Ходил в музей. Пушкинский. Видел там одну картинку, душу она мне обрадовала. И ведь нет на ней ничего такого… Ни красок французских, ни красот итальянских. Так себе — пейзаж зимний. Хаты стоят, наверно голландские. Церковь простая, но не наша, из мягких форм, а как бы граненая, европейская. Речушка замерзла. На ней ребятишки на коньках востроносых гоняют. Деревья голые, одни веточки, как длинные пальчики. На них галки сидят. Или вороны. Не разобрал. В туманном небе две утки летят. Но не утки меня проняли, а тишина и покой. Мир. Ладно там все. И дома, и деревья, и люди — все друг с другом согласные. Зла там нет. А добро не сладкое. Морозное. Свежее.

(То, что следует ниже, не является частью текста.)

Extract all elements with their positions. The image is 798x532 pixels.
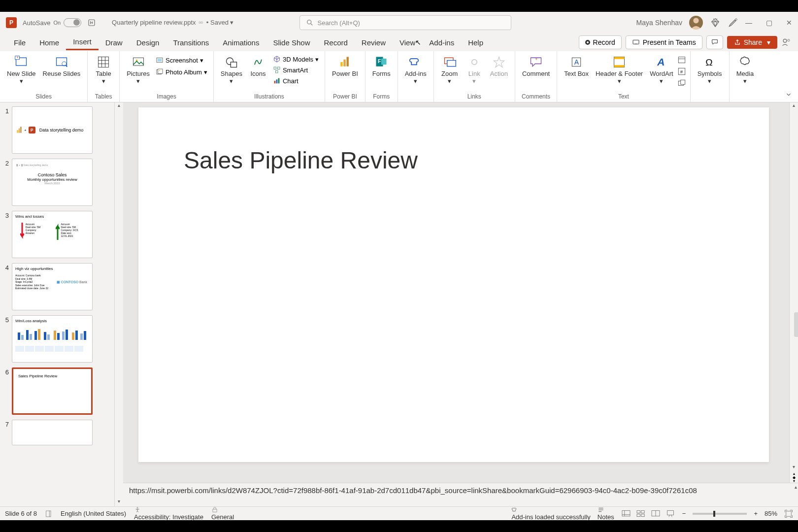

Постоял, посмотрел. А все-таки не хватает чего-то. Русской тоски не хватает. Я люблю, чтоб картина слезу прошибала или, чтобы в пот от нее бросало. Вот Саврасов. Тот русскую душу понимал. Или Суриков. Снег-тоска.
С Веркой у нас сначала все путем было. Расписались. Выделили нам комнатуху как семейным. Верка там уюты развела. Телевизор купили. Слоников. Шторы повесили. А в остальной квартире срач! Двенадцать человек на сорок три квадратных метра. Людишки наши, заводские. Один был страшный. Звали его Софой Пастин. Язва. Как пьявка впивался. Как меня дома нет, к Верке лез. Я прихожу со смены, а она заплаканная сидит. Я с ним и говорил. И бил его несколько раз. И бить-то его противно. Врежешь ему по рылу, он окровянится и на колени встает, причитает. Убей, кричит, меня, убей, Вова-свет, жить мне противно, сам я себе противен, убей, освободи мир от меня… Шестьдесят два года, старик, видишь, седой. А как увижу молодуху, кровь вспенивается… Извинялся. Пить зазывал. Надоумил меня самопал сделать. Ты, говорит, Володя, рукастый, сделай мне самопал… Отдам тебе припрятанные пятьсот рублей. Всю жизнь копил. Маланья о них не знает, дети не знают, всегда с собой ношу. Делай в тайне. А то заложат тебя как травку кирпичами… Сталь найди крепкую. Поблагороднее. У лопастнпков попроси болванку. За двести грамм чистого они тебе весь вентилятор приволокут. В литейном можно дуру вылить. А дальше точи. Маслят на Птичьем купим. Есть кадр один. А когда сделаешь, дашь мне. Пущу себе пулю в лоб. Вот тебе крест.